Laurent Raphaël

Édito: Retour à l’anormal

Laurent Raphaël Rédacteur en chef Focus

Les journées rapetissent, les files sur les grands boulevards s’allongent, la télé promet monts et merveilles, les politiques roucoulent ou s’écharpent, les prix des biens courants dérapent, les licenciements collectifs s’enchaînent, l’offre culturelle repart à la hausse, le café du commerce retrouve ses clients… Pas de doute, on est bien en septembre, mois de turbulences, de stress, d’agitation, de frictions, de revendications. Et tout ça en un coup.

On devrait étaler la rentrée sur trois mois, ce serait moins brutal. Alors que là on est pris à la gorge, noyé sous une pluie battante d’informations, de propositions, d’ajustements, de sommations qu’une vie entière ne suffirait pas à éponger. Un peu comme le lit d’une rivière qui doit soudain se coltiner le débit d’un fleuve. Forcément, à un moment ou l’autre, ça déborde.

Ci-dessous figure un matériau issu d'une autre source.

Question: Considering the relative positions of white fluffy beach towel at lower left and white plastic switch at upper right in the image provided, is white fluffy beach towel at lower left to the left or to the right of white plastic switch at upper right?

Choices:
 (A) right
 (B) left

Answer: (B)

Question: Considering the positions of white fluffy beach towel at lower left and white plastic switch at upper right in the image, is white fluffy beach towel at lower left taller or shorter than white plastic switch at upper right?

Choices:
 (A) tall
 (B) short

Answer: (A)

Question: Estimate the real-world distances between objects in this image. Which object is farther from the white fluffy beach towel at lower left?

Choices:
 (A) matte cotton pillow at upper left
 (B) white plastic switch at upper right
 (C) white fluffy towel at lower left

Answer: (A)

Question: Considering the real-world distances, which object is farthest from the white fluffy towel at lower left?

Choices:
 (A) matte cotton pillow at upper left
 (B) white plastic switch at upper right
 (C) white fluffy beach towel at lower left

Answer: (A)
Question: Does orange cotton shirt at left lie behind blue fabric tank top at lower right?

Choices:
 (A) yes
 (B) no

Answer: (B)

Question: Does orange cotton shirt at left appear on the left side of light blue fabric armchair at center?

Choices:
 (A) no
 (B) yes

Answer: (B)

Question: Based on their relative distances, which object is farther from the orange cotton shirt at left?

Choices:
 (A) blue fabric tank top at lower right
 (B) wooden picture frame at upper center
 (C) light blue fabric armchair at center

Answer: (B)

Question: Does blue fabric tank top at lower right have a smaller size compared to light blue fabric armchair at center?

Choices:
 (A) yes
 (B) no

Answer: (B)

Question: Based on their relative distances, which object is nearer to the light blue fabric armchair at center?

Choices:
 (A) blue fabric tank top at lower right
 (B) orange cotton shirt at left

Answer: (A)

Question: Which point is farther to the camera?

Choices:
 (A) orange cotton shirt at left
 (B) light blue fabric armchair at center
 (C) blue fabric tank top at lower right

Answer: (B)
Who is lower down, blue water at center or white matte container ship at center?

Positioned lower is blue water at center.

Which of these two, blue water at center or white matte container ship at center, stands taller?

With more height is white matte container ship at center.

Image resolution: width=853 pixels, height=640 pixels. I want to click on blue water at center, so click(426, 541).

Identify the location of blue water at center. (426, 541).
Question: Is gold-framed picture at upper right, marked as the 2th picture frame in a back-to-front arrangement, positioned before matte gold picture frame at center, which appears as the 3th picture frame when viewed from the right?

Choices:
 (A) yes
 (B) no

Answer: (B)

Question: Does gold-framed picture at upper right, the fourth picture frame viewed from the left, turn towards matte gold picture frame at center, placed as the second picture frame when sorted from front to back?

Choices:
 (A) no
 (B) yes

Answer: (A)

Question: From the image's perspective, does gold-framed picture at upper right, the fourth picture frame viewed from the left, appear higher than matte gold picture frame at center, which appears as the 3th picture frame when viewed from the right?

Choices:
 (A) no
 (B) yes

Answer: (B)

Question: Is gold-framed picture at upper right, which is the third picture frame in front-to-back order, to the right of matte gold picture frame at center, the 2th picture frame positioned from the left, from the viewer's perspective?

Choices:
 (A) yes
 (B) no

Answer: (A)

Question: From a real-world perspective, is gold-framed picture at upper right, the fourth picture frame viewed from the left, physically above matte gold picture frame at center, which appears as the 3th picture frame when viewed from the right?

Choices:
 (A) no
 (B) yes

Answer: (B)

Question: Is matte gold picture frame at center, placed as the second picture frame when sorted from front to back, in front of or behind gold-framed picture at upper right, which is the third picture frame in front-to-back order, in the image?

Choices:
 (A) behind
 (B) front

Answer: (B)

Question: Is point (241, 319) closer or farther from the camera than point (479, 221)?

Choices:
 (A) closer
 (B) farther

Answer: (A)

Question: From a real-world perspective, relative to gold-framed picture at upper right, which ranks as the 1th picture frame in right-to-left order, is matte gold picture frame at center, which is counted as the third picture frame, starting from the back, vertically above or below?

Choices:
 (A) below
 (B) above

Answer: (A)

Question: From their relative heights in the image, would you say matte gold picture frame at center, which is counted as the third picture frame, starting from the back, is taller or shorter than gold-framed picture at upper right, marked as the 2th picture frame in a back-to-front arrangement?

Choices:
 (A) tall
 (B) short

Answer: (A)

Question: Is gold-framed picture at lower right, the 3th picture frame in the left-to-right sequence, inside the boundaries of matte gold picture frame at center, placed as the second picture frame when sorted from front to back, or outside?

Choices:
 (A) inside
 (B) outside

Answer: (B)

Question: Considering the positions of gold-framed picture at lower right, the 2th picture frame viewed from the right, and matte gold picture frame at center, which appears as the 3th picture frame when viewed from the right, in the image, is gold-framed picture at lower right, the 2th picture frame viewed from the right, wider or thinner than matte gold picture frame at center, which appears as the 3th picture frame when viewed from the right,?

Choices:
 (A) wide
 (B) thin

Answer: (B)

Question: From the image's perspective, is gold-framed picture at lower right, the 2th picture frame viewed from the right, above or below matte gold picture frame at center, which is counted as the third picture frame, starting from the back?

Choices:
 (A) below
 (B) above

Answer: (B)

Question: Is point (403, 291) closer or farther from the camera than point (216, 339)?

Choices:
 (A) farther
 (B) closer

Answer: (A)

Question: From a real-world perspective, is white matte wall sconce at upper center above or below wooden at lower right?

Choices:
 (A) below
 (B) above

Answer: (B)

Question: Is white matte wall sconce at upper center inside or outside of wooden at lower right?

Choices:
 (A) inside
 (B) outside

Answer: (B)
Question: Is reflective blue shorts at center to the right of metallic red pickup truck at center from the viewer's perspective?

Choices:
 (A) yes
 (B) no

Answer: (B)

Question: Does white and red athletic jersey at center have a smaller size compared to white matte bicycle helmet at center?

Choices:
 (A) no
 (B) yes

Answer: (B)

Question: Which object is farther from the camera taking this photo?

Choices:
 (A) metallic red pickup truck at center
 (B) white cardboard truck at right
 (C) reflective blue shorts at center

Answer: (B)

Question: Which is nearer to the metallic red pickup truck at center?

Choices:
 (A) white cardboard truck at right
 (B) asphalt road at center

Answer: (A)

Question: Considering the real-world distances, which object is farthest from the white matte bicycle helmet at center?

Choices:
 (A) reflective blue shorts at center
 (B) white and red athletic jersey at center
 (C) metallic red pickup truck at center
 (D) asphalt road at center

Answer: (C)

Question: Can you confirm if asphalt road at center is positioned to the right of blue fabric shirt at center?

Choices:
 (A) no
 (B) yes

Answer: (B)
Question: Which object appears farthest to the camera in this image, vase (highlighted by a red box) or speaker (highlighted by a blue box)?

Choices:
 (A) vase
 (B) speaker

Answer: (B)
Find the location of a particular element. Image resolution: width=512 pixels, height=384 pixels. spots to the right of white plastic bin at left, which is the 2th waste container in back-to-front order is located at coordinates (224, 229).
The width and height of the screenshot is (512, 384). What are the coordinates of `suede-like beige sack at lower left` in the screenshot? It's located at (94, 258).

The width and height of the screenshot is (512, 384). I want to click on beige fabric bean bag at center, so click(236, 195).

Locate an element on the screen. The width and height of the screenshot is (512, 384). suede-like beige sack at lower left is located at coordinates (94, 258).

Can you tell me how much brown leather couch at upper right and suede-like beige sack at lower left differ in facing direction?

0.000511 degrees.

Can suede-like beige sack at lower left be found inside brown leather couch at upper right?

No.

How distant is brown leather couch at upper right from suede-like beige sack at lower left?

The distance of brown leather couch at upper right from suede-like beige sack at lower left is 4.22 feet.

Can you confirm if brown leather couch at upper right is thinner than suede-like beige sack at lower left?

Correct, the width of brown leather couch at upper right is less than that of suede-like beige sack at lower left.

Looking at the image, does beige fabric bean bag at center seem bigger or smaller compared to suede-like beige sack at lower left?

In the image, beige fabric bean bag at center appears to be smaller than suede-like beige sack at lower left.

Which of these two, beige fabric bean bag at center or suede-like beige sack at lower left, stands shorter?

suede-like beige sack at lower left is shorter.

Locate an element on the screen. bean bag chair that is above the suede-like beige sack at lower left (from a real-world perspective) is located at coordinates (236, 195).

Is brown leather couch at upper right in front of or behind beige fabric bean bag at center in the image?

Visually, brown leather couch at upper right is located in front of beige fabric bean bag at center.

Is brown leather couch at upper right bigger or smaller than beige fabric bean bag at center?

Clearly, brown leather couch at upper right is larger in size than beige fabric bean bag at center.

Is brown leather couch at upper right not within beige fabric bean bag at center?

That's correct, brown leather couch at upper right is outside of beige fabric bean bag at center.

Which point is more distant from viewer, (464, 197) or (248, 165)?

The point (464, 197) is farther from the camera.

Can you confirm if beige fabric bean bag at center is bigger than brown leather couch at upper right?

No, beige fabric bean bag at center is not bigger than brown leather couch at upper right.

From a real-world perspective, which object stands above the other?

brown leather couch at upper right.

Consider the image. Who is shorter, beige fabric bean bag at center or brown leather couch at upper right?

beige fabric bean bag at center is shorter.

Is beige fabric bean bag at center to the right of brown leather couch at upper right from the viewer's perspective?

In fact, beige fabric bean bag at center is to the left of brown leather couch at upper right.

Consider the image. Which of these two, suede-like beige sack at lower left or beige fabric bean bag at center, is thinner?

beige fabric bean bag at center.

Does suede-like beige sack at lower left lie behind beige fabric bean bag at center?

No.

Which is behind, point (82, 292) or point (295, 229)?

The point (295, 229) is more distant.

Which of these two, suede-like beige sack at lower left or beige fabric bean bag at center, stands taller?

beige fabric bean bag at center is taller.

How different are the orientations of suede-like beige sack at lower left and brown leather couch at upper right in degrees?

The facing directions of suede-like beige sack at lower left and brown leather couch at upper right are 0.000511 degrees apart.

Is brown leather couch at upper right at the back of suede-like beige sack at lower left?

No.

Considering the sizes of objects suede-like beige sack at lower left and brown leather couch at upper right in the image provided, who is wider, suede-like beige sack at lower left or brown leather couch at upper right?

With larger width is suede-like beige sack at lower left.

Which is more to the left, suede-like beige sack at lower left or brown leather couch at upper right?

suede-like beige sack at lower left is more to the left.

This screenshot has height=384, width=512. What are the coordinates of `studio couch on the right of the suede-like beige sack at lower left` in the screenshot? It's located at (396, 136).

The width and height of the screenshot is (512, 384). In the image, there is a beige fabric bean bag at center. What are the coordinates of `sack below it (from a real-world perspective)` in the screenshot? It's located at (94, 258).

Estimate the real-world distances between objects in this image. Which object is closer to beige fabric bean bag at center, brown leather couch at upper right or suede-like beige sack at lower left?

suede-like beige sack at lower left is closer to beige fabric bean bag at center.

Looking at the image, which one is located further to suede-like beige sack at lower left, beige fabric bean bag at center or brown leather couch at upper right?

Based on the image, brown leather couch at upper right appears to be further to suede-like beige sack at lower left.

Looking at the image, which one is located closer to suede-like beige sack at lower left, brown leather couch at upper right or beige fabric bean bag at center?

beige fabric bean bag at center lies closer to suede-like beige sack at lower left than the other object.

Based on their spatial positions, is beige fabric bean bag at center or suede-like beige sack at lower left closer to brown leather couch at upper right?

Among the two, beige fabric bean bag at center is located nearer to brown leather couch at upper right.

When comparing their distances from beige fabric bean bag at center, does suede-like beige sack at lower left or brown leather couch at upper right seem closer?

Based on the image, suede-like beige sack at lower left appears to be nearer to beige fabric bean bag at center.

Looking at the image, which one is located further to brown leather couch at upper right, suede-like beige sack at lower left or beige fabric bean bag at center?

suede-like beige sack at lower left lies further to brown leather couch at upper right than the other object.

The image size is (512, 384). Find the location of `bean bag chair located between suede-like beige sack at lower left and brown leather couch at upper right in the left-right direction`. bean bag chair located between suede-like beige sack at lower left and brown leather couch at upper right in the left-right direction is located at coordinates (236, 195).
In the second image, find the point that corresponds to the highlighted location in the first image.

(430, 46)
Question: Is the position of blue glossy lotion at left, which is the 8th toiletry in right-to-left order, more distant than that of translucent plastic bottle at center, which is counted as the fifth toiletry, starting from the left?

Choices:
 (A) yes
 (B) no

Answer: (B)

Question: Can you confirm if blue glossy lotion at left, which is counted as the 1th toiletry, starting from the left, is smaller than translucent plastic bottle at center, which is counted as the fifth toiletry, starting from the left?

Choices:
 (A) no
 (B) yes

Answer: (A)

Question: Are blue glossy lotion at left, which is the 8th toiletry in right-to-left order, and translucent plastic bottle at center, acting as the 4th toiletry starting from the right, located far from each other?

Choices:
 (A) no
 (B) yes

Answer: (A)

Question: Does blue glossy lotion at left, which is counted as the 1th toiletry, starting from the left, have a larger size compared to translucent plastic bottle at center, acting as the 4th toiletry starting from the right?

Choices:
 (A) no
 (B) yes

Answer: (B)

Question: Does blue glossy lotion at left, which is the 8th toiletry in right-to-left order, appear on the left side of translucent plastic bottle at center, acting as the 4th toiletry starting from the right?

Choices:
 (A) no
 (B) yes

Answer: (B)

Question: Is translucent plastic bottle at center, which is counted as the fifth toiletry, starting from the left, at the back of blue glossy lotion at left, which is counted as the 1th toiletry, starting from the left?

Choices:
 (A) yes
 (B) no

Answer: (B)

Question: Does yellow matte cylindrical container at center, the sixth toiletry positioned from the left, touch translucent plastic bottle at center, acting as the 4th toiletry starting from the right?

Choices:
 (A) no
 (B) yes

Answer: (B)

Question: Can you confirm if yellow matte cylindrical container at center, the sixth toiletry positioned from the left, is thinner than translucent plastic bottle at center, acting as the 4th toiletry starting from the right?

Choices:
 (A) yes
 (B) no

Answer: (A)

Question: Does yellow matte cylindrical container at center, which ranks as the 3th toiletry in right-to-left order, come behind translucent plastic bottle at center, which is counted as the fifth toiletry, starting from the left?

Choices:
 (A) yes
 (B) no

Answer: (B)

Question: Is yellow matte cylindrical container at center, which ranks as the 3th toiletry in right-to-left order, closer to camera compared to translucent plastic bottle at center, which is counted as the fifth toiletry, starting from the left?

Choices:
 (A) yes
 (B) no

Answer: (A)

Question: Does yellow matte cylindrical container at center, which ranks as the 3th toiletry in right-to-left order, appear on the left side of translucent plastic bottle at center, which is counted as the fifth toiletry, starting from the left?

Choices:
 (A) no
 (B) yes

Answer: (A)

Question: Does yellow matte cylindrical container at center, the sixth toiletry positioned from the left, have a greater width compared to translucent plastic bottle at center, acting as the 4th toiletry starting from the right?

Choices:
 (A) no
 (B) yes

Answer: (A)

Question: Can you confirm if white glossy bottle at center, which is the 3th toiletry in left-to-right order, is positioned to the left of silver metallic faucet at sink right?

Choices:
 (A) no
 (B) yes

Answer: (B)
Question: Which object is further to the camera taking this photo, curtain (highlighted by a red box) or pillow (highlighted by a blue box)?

Dans les têtes c’est déjà le capharnaüm. Tout va trop vite. On est lessivé avant d’avoir eu le temps de mettre la première chaussette dans le tambour. Même si on s’y attendait un peu puisque chaque année c’est pareil, ça fait toujours un choc. On ne s’y habitue pas. Comme le boxeur expérimenté qui est chaque fois surpris par la douleur du crochet qui lui tamponne le menton.

On devrait u0026#xE9;taler la rentru0026#xE9;e sur trois mois, ce serait moins brutal.

Rien que sur le terrain culturel, qui n’est pourtant qu’une banlieue lointaine dans la géographie des préoccupations d’une bonne partie de la population, c’est une tour HLM haute comme un sommet himalayen que le fou qui se serait mis en tête de tout absorber est censé escalader. Plus de 500 romans, des dizaines et des dizaines de films, d’albums, de BD, d’expos, de pièces de théâtre, de concerts. Et encore, on pourrait ajouter au compteur les classiques à revisiter régulièrement et les immanquables des dix dernières années qu’on a loupés et qu’on s’est juré de rattraper.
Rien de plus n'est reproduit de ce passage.